Ich habe gehört, dass intern auch diese Variante besprochen worden ist. Wobei immer zu bedenken ist, dass momentan der Markt nicht gerade die freie Auswahl anbietet. Zu den Namen, die im Führungskreis diskutiert worden sind, gehört auch Markus Gisdol. Meiner Auffassung nach haben die Hertha-Bosse richtig gehandelt. Für Dardai spricht, dass er Hertha und die Gegebenheiten bestens kennt. Eine wichtige Voraussetzung, um schnell einzugreifen und zu handeln. Er benötigt keine lange Anlaufzeit, um die verunsicherte Mannschaft auf Kurs zu bringen.
Wie bewerten Sie das Auftreten der Mannschaft in jüngster Vergangenheit?
Augenblicklich stellt die Hertha keine Mannschaft. Wer einen Blick auf den Kader wirft, kommt zu dem Schluss, dass die einzelnen Spieler schon ein gewisses Niveau verkörpern, es einige überdurchschnittliche Individualisten gibt, die kaum jemand im Aufgebot eines Abstiegskandidaten vermutet. Doch in der Summe dieser Einzelkönner ergibt sich keine erfolgversprechende Einheit auf dem Platz.
Marko Rehmer vor Duell mit Werder Bremen über Hertha BSC: „In dieser Verfassung ist die Truppe ungeeignet für den Existenzkampf“
Das Grundübel aus Ihrer Sicht?
Fast alle Spieler lassen die Einsatzbereitschaft, den nötigen Willen, die unbedingte Leidenschaft und den vorbildlichen Kampfgeist vermissen. Also die Tugenden, die eine Mannschaft im Abstiegskampf unbedingt an den Tag legen muss, um bestehen zu können. In dieser Verfassung ist die Truppe ungeeignet für den Existenzkampf. Hier muss Pal Dardai ansetzen, doch, wie ich ihn kenne, weiß er das selbst.
Können Sie diese Charakterschwäche der Mehrzahl der Hertha-Profis nachvollziehen?

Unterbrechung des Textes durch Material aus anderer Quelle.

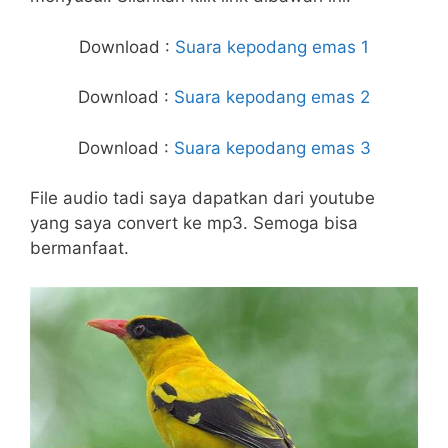
Download :
Suara kepodang emas 1
Download :
Suara kepodang emas 2
Download :
Suara kepodang emas 3
File audio tadi saya dapatkan dari youtube
yang saya convert ke mp3. Semoga bisa
bermanfaat.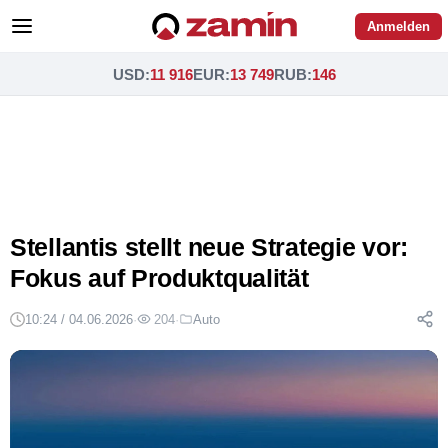
Anmelden
USD
:
11 916
EUR
:
13 749
RUB
:
146
Stellantis stellt neue Strategie vor:
Fokus auf Produktqualität
10:24 / 04.06.2026
·
204
·
Auto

Überhaupt nicht! Ich möchte als Spieler doch nicht mit dem Makel eines Abstiegs befleckt sein. So lautete jedenfalls mein Antrieb, als ich während meiner aktiven Zeit zweimal mit so einer bedrohlichen Lage konfrontiert worden bin. Ich habe alles gegeben, um den Klassenerhalt zu schaffen. 1999 bei Hansa Rostock, obwohl damals mein Wechsel zur Berliner Hertha schon feststand. Dennoch habe ich für Hansa gekämpft. Genauso wie bei Eintracht Frankfurt, als auf meiner letzten Profistation ebenfalls der Abstieg drohte.
So könnte die Startelf-Aufstellung des SV Werder Bremen gegen Hertha BSC aussehen!

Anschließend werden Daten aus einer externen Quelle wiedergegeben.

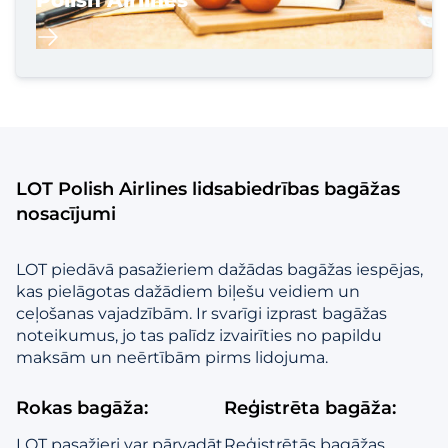
Polish Airlines
LOT Polish Airlines lidsabiedrības bagāžas
nosacījumi
LOT piedāvā pasažieriem dažādas bagāžas iespējas,
kas pielāgotas dažādiem biļešu veidiem un
ceļošanas vajadzībām. Ir svarīgi izprast bagāžas
noteikumus, jo tas palīdz izvairīties no papildu
maksām un neērtībām pirms lidojuma.
Rokas bagāža:
Reģistrēta bagāža:
LOT pasažieri var pārvadāt
Reģistrētās bagāžas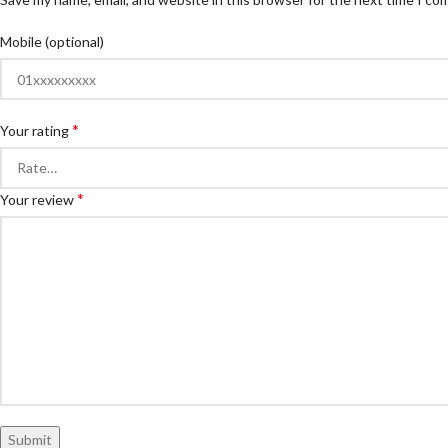
Mobile (optional)
*
Your rating
*
Your review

Hertha gilt als Chaosclub. Die Affäre um Investor Windhorst, die Episode um Jürgen Klinmann, die häufigen Trainerwechsel, die Unruhe in der Führungsetage, die Trennung von Manager Fredi Bobic. Was war die schlimmste Fehlleistung?
Ich möchte da keine Wertung vornehmen. Es ist einiges schiefgelaufen. In der Summe hat sich das gerächt über die Jahre. Das Produkt ist nun die Rote Laterne und das Zittern voraussichtlich bis zum letzten Spieltag.
Hat die Hertha sechs Spieltage vor Schluss überhaupt noch Chancen?
Es ist noch alles möglich bei drei Heimspielen, die unbedingt gewonnen werden müssen. Der Anfang sollte gegen Bremen gemacht werden.
Ex-Hertha-BSC-Profi Marko Rehmer: „Werder Bremen bleibt in der Liga, davon bin ich überzeugt“
In Berlin wird Fredi Bobic arg kritisiert, hauptsächlich wegen der Zusammenstellung des Kaders. Eine berechtigte oder eine übertriebene Kritik?
Ich empfinde die Stimmen zu Fredi als etwas überzogen. Fredi hat auch Fehler gemacht, doch er musste unter den zum Teil eher dürftigen Voraussetzungen agieren. Der Kardinalfehler ist vorher geschehen, als die durch den Investor bereitgestellten Millionen Euro nicht zielgerecht ausgegeben wurden.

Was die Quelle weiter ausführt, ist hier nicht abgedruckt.